Wednesday, November 22, 2006

Have A Wonderful Thanksgiving

NOVEMBER 24 IS BUY NOTHING DAY - NO PURCHASE NECESSARY(November 25 outside of North America)

THE ULTIMATE REFUND: On November 24th and 25th – the busiest days in the American retail calendar and the unofficial start of the international Christmas-shopping season – thousands of activists and concerned citizens in 65 countries will take a 24-hour consumer detox as part of the 14th annual Buy Nothing Day, a global phenomenon that originated in Vancouver, Canada.

From joining zombie marches through malls to organizing credit card cut-ups and shopoholic clinics, Buy Nothing Day activists aim to challenge themselves, their families and their friends to switch off from shopping and tune back into life for one day. Featured in recent years by the likes of CNN, Wired, the BBC, and the CBC, the global event is celebrated as a relaxed family holiday, as a non-commercial street party, or even as a politically charged public protest.
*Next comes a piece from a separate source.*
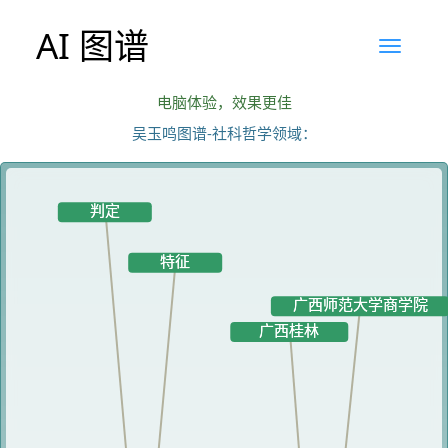
AI 图谱
电脑体验，效果更佳
吴玉鸣图谱-社科哲学领域：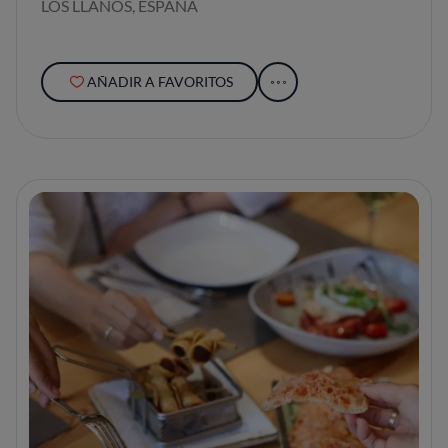
LOS LLANOS, ESPAÑA
AÑADIR A FAVORITOS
Anyone can take part provided they spend a day without spending.

Reasons for participating in Buy Nothing Day are as varied as the people who choose to participate. Some see it as an escape from the marketing mind games and frantic consumer binge that has come to characterize the holiday season, and our culture in general. Others use it to expose the environmental and ethical consequences of overconsumption.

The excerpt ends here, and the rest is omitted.